## [Activity]
An exact reproduction of all the data is needed, with no images in it.

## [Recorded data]

[Start of section]

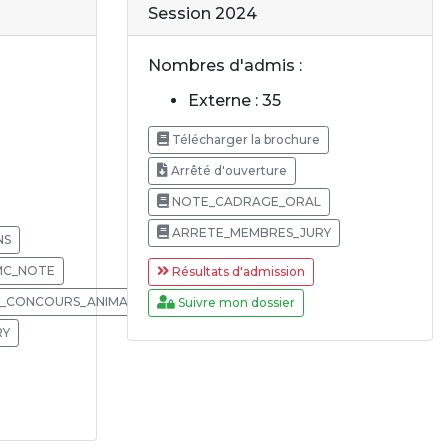
Session 2024
Nombres d'admis :
Externe : 35
Télécharger la brochure
Arrêté d'ouverture
NOTE_CADRAGE_ORAL
ARRETE_MEMBRES_JURY
NS
MC_NOTE
Résultats d'admission
S_CONCOURS_ANIMATEUR
Suivre mon dossier
RY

[End of section]

## [Task response]
Session 2024
Nombres d'admis :
Externe : 35
Télécharger la brochure
Arrêté d'ouverture
NOTE_CADRAGE_ORAL
ARRETE_MEMBRES_JURY
NS
MC_NOTE
Résultats d'admission
S_CONCOURS_ANIMATEUR
Suivre mon dossier
RY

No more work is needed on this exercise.